Jem shrugged and said, "All right. Let's get before she comes to."
"What are you talking about? We can't just leave her here!"
"The hell we can't. She put a gun on you, tied you up, and stuck a knife in your face when you tried to help her. What do you think she'll do when she wakes up?"
"There's too many werja in these hills. Not to mention everything else slithering and snarling around in the darkness."
Jem sighed and said, "I suppose we could build a fire for her. That would keep the animals away."
"And alert every two-bit rustler around. Imagine what they'd do to some pretty young thing like that if she was incapacitated."
"Okay, padre. What do you suggest?"
"We take her with us. At least until she wakes up and can take care of herself."
"Let's lock her up in your wagon, then."
"Absolutely not. It's dark and cramped and she'll get hurt on what I got in there when she comes to."
Jem squeezed his temples with his hand for a moment, then said, "Fine. But we do this my way, and you don't argue with me about how it's done."
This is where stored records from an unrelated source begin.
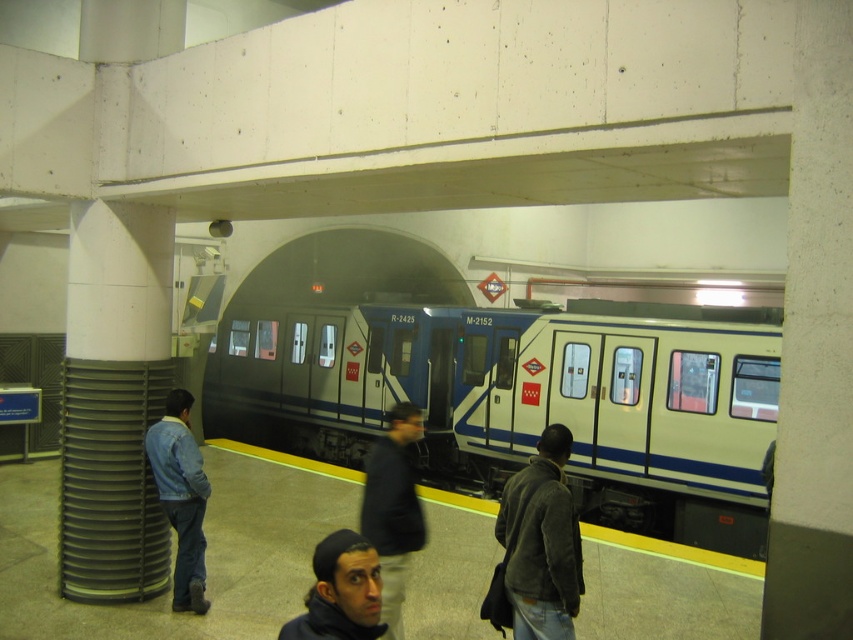 Question: Which of the following is the farthest from the observer?

Choices:
 (A) (374, 637)
 (B) (366, 458)

Answer: (B)

Question: Can you confirm if white glossy train at center is positioned below dark blue knit cap at lower center?

Choices:
 (A) no
 (B) yes

Answer: (B)

Question: Which point is farther to the camera?

Choices:
 (A) (384, 545)
 (B) (148, 452)
 (C) (624, 476)
 (D) (363, 566)

Answer: (C)

Question: Which of the following is the closest to the observer?

Choices:
 (A) dark blue knit cap at lower center
 (B) denim jacket at left
 (C) dark brown fuzzy jacket at center
 (D) dark blue jacket at center

Answer: (A)

Question: Does denim jacket at left appear on the right side of dark blue knit cap at lower center?

Choices:
 (A) yes
 (B) no

Answer: (B)

Question: Is white glossy train at center above denim jacket at left?

Choices:
 (A) yes
 (B) no

Answer: (B)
"Fine," the preacher said. "Maybe."
Jem picked the woman up and laid her across her destrier's saddle on her stomach. He tied her hands and feet together and strung them under her animal's belly to keep her anchored down. He rolled her over on one hip to unbuckle her gun belt and slid it out from under her, taking a moment to admire the ivory-gripped pistol in the holster. "Nice gun."
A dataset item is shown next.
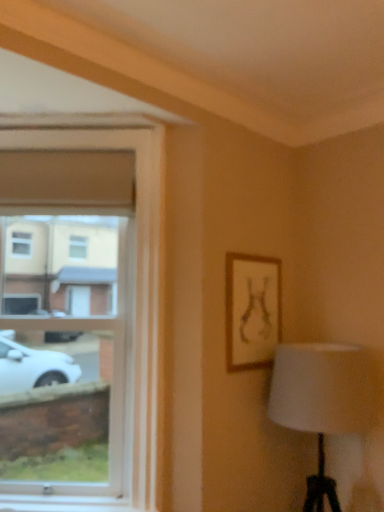 The height and width of the screenshot is (512, 384). What do you see at coordinates (136, 270) in the screenshot? I see `clear glass window at left` at bounding box center [136, 270].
"Not when it's pointed at your head."
Jem slid his hand along the woman's side and up under her shoulders, then down the center of her back and backside.
"Hey!" Father Charles shouted. "Just what in the hell do you think you're doing?"
"Checking her for any other weapons, you damn fool. Calm down."
Jem reached down to feel around th
e inside of her boots, and then up her thighs, moving higher and higher until Father Charles said, "That's enough. You checked her good enough. Get your hands off her."
"Do you honestly think−"
"I honestly don't give a shit. I'll be keeping her close to me, you can be sure of that, Sheriff."
Jem laughed and said, "Okay, old timer. Let's just hope your sense of honor doesn't get us both killed."